The proceeds from the Buckeye sale, which is anticipated to close in mid-May 2010, but in any event no later than June 30, 2010, will be used to retire the outstanding 2009 convertible notes including fees and accrued interest of $21.1 million, to fund related transaction expenses estimated at $2.5 million and for general working capital purposes.

“The Buckeye sale represents the culmination of an extensive marketing process for the assets, which commenced in June 2009. Our process involved the review of multiple bids and other strategic transactions with respect to the assets and operations.
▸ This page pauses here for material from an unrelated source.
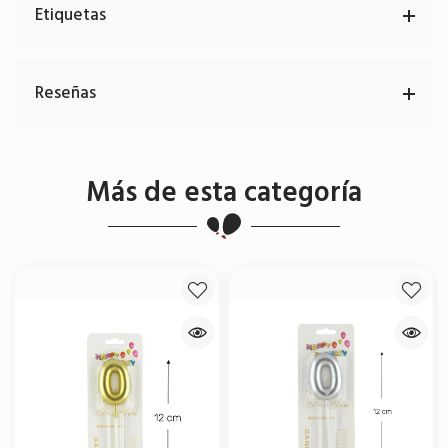
Etiquetas
Reseñas
Más de esta categoría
This transaction represents a significant milestone for Evergreen in 2010 in the execution of our continuing plan to focus on the commercialization of GreenCert™ and related technologies and alliances,” stated Thomas H. Stoner, CEO of Evergreen.

“We have long maintained our belief in the K-Fuel technology as a solution to improving the quality of low rank coal. With the recent progress in China, we are no longer pursuing the spin-off of the K-Fuel technology as contemplated by the term sheet announced on January 7th. However, we have maintained strong relationships in China and we continue to negotiate through our China joint venture with a large utility and chemical manufacturer in China to support the development of the K-Fuel plant in Inner Mongolia,” concluded Stoner.
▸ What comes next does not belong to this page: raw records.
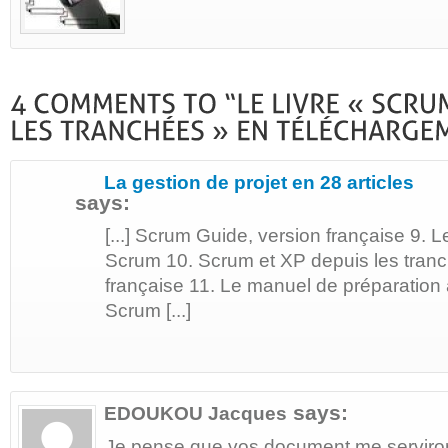
La gestion de projet en 28 articles
says:
[...] Scrum Guide, version française 9.
Scrum 10. Scrum et XP depuis les tranc
française 11. Le manuel de préparation à 
Scrum [...]
says:
EDOUKOU Jacques
Je pense que vos document me serviront 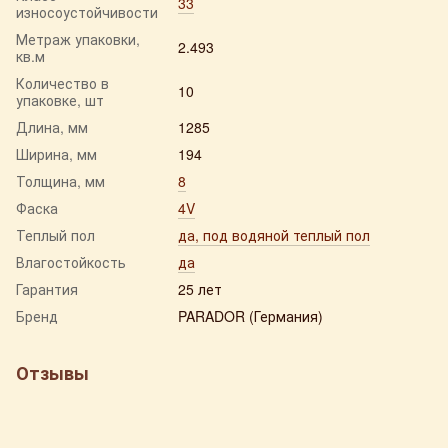
33
износоустойчивости
Метраж упаковки,
2.493
кв.м
Количество в
10
упаковке, шт
Длина, мм
1285
Ширина, мм
194
Толщина, мм
8
Фаска
4V
Теплый пол
да, под водяной теплый пол
Влагостойкость
да
Гарантия
25 лет
Бренд
PARADOR (Германия)
Отзывы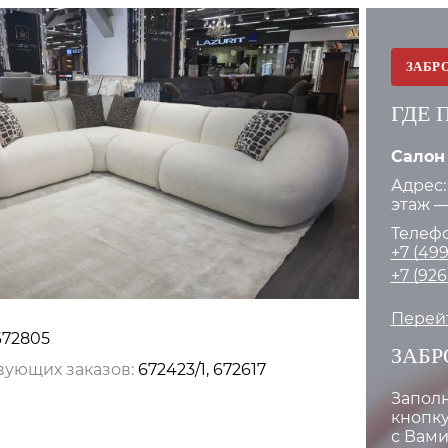
ЗАБР
ГДЕ 
Салон
Адрес:
этаж —
Телефо
+7 (499
+7 (926
Перейт
672805
ЗАБР
вующих заказов:
672423/1, 672617
Запол
кнопку
1
с Вами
Sale of Buckeye Industrial Mining Co.

Per the terms of the agreement, Rosebud Mining Company will purchase certain assets of both Buckeye Industrial Mining Co. and Evergreen, generating aggregate proceeds to the company of $32.9 million, including the release of $5.0 million of cash reclamation bonds. Further, $2.8 million of the purchase price will be deposited into escrow for a period of twelve months to cover amounts payable to Rosebud pursuant to the indemnification provision of the sales agreement. The transaction is subject to customary closing conditions and the completion by Rosebud of due diligence. The sale is expected to close in mid-May 2010, but in any event no later than June 30, 2010. Raymond James & Associates, Inc. , acted as the exclusive agent for this transaction.

K-Fuel Transaction

With the sale of Buckeye, the Company is able to better focus its resources on core business activities, including the K-Fuel technology. The company has terminated the contemplated K-Fuel spin-off as previously announced. Evergreen’s China affiliate, Evergreen-China Technology Co., is continuing negotiations to construct a K-Fuel plant in Inner Mongolia, and will continue to lead the business development and plant construction activities related to this plant.

Evergreen Energy Inc.

Evergreen Energy Inc. (NYSE Arca: EEE) has developed two proven, proprietary, patented, and transformative green technologies: the GreenCert™ suite of software and services and K-FuelŪ. GreenCert, which is owned exclusively by Evergreen, is a scientifically accurate, scalable environment intelligence solution that measures greenhouse gases and generates verifiable emissions credits. K-Fuel technology significantly improves the performance of low-rank coals yielding higher efficiency and lowering emissions. Visit www.evgenergy.com for more information.

Safe Harbor Statement

Statements in this release that relate to future plans or projected results of Evergreen Energy Inc. are "forward-looking statements" within the meaning of Section 27A of the Securities Act of 1933, as amended by the Private Securities Litigation Reform Act of 1995 (the "PSLRA"), and Section 21E of the Securities Exchange Act of 1934, as amended by the PSLRA, and all such statements fall under the "safe harbor" provisions of the PSLRA. Our actual results may vary materially from those described in any "forward-looking statement" due to, among other possible reasons, the realization of any one or more of the risk factors described in our annual or quarterly reports, or in any of our other filings with the Securities and Exchange Commission, all of which filings any reader of this release is encouraged to study. In addition, our ability to execute our business plan and commercialize our GreenCert™ suite of software services and K-Fuel technology may be adversely impacted by the inability to complete the sale of Buckeye or raise significant additional capital on a timely basis to fund our business operations. Readers of this release are cautioned not to put undue reliance on forward-looking statements.